→ Exercise aim: In the entries below, begin at the line that has "minimo gli schizzi d’acqua." and stop after the line that has "Theo CCSA, từ"; output those lines exactly, leaving out pictures.

### Extracted data ###

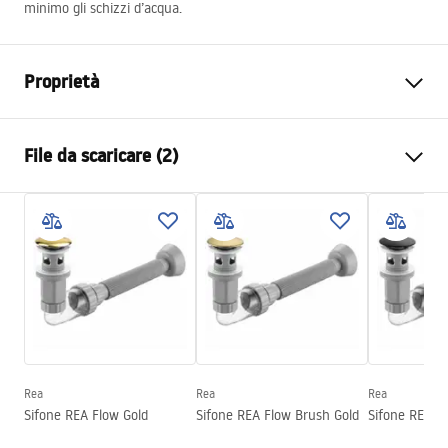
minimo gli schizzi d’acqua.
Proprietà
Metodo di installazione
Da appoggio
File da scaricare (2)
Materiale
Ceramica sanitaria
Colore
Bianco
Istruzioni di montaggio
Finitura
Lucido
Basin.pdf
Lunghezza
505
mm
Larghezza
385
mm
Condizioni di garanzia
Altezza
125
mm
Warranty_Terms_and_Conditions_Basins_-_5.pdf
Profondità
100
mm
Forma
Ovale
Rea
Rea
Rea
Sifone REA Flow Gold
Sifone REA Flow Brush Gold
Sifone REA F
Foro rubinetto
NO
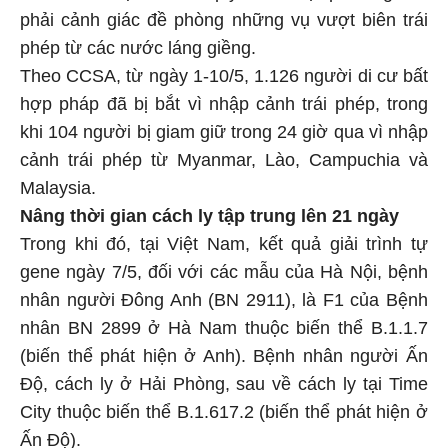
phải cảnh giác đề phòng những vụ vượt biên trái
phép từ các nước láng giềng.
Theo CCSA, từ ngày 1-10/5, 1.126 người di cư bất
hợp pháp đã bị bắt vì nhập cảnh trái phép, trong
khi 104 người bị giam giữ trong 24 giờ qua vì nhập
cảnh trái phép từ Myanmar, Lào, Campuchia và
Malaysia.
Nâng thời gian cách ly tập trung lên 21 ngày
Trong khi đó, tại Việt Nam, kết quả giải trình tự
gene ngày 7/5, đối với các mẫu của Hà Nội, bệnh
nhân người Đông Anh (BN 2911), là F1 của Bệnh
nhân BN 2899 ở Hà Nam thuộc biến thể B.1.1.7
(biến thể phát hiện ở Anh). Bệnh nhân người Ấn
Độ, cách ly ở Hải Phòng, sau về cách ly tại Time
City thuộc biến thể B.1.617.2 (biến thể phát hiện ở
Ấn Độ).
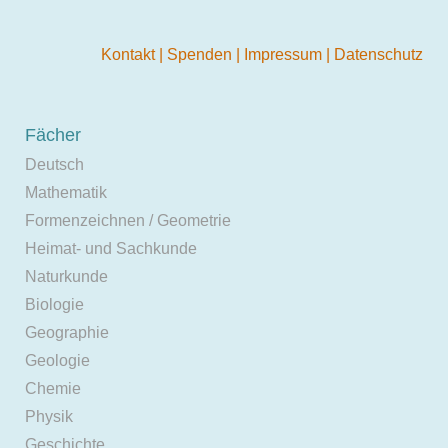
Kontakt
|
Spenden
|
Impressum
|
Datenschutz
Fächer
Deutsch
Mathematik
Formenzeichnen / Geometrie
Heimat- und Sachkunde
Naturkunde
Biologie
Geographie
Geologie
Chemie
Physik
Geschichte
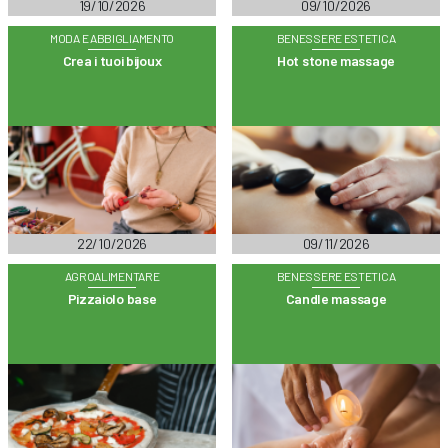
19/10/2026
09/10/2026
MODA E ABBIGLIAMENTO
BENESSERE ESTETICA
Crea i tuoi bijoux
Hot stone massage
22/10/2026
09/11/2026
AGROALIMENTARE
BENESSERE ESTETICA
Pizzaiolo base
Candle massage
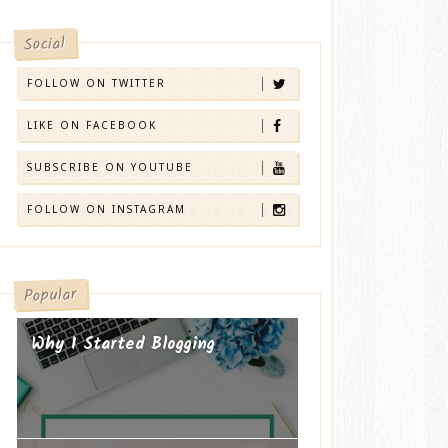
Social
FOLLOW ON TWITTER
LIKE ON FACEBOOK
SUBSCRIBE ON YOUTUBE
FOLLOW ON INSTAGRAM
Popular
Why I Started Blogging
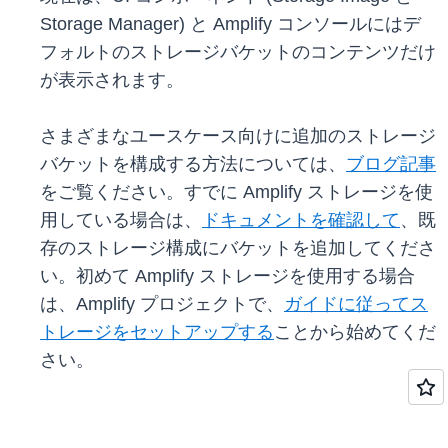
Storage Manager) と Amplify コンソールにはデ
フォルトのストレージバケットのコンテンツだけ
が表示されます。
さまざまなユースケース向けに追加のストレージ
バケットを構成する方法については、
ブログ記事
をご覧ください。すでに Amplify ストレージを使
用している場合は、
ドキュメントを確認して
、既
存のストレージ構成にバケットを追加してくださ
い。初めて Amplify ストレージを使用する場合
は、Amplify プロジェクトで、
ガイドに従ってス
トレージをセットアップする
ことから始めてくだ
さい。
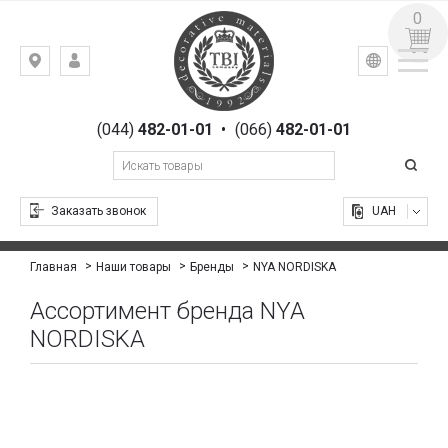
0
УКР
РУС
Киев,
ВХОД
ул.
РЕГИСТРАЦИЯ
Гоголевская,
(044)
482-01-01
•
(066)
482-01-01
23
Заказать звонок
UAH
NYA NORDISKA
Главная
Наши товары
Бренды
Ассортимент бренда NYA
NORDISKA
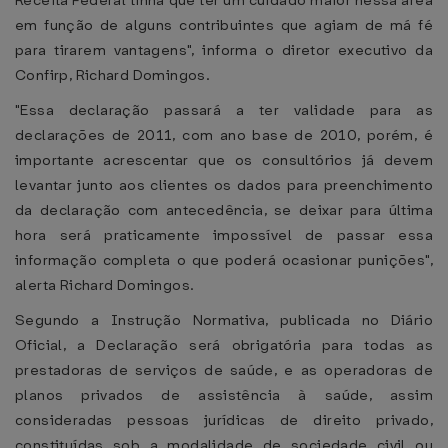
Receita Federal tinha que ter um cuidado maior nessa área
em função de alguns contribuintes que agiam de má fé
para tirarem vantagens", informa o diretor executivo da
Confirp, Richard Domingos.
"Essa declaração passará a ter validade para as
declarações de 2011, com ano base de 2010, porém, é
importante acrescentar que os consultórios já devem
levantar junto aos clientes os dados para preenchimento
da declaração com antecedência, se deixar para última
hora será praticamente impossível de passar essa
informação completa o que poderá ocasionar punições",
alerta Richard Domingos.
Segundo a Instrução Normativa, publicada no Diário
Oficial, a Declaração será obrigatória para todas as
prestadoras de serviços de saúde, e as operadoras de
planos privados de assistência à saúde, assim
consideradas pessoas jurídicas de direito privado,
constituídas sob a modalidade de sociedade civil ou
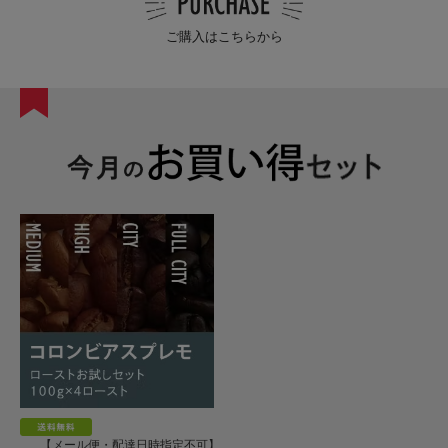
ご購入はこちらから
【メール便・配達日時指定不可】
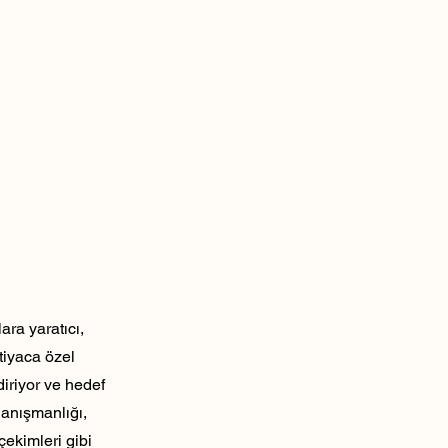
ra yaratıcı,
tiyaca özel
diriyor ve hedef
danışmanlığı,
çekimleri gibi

###
### Extracted data ###

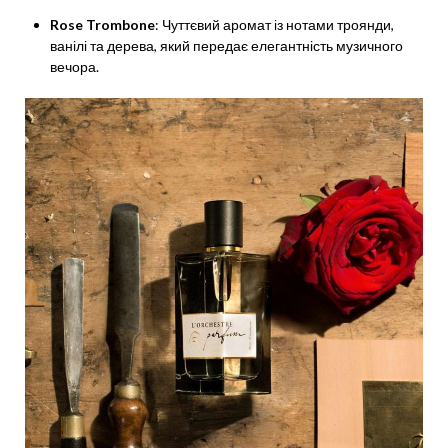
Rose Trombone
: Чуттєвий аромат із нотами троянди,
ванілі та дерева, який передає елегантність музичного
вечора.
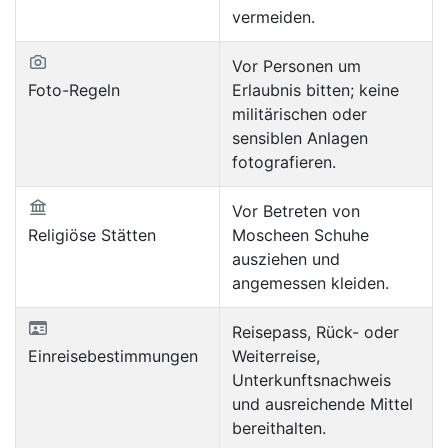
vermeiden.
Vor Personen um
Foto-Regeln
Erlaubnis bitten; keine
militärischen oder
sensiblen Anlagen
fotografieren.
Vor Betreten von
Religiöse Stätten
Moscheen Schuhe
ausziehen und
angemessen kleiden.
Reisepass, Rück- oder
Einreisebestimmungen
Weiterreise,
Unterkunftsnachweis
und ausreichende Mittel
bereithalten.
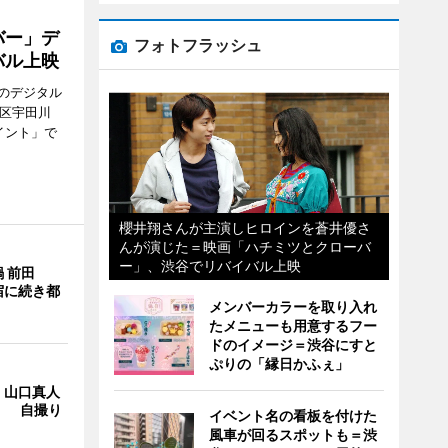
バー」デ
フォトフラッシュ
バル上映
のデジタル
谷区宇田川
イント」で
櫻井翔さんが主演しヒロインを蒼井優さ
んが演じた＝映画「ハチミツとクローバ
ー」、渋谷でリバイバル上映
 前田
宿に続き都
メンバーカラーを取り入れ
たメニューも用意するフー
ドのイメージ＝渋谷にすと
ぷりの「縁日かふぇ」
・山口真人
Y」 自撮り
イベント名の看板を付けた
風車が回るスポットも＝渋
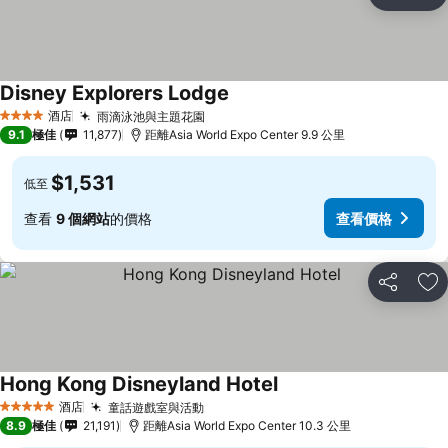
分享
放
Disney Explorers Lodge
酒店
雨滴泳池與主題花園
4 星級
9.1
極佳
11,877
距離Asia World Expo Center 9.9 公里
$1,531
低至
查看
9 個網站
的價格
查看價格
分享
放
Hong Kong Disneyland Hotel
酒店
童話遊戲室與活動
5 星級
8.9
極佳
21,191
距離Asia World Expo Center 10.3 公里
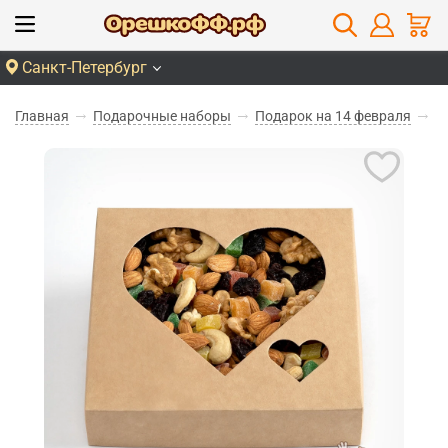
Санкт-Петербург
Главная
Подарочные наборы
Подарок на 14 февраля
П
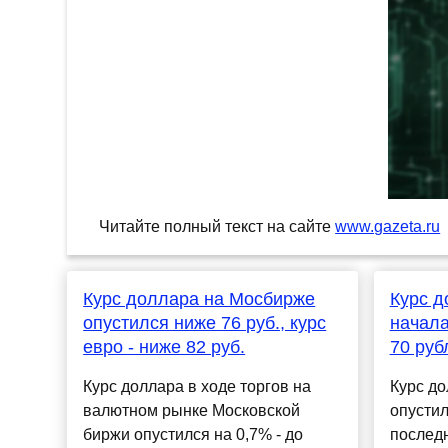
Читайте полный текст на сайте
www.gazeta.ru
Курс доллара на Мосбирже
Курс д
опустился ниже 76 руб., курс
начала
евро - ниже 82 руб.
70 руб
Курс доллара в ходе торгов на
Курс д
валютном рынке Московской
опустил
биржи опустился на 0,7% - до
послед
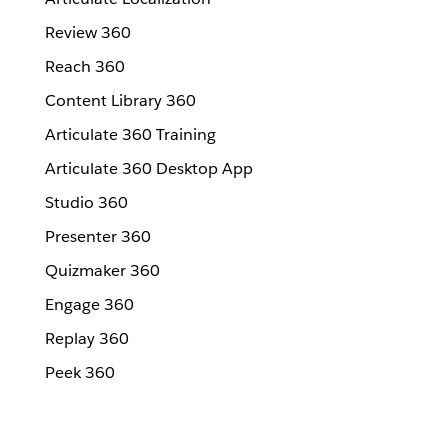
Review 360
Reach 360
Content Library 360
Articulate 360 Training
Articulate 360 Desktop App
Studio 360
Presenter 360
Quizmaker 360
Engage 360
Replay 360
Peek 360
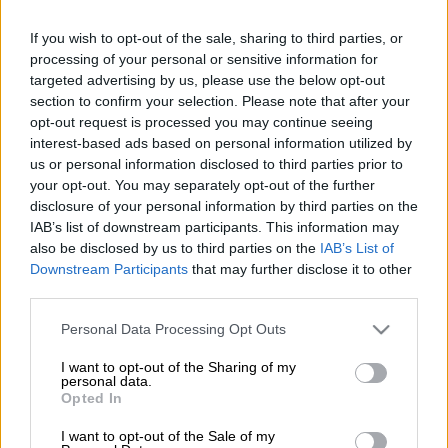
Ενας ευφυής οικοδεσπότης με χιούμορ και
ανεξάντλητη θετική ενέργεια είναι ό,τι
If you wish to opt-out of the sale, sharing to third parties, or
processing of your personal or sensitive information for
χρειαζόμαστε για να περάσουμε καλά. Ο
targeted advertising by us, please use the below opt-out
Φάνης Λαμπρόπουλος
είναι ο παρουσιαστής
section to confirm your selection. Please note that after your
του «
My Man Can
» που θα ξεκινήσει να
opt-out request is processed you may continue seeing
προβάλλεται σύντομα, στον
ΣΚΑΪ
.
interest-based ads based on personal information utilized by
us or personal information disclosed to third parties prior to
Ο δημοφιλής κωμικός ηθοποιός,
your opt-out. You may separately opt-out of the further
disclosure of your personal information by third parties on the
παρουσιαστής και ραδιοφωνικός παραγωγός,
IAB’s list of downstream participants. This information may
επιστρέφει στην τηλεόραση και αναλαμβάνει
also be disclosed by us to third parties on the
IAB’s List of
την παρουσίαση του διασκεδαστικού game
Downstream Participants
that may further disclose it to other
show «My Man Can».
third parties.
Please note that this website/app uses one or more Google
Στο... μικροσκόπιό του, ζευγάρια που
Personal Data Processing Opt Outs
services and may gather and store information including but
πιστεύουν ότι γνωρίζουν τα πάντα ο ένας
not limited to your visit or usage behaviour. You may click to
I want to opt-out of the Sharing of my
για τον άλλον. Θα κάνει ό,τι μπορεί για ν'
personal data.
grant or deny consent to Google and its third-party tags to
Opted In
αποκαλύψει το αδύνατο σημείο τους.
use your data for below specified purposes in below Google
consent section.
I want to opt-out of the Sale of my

###

→ Result for this task:
minimo gli schizzi d’acqua.
Proprietà
Metodo di installazione
Da appoggio
File da scaricare (2)
Materiale
Ceramica sanitaria
Colore
Bianco
Istruzioni di montaggio
Finitura
Lucido
Basin.pdf
Lunghezza
505
mm
Larghezza
385
mm
Condizioni di garanzia
Altezza
125
mm
Warranty_Terms_and_Conditions_Basins_-_5.pdf
Profondità
100
mm
Forma
Ovale
Rea
Rea
Rea
Sifone REA Flow Gold
Sifone REA Flow Brush Gold
Sifone REA F
Foro rubinetto
NO
phải cảnh giác đề phòng những vụ vượt biên trái
phép từ các nước láng giềng.
Theo CCSA, từ ngày 1-10/5, 1.126 người di cư bất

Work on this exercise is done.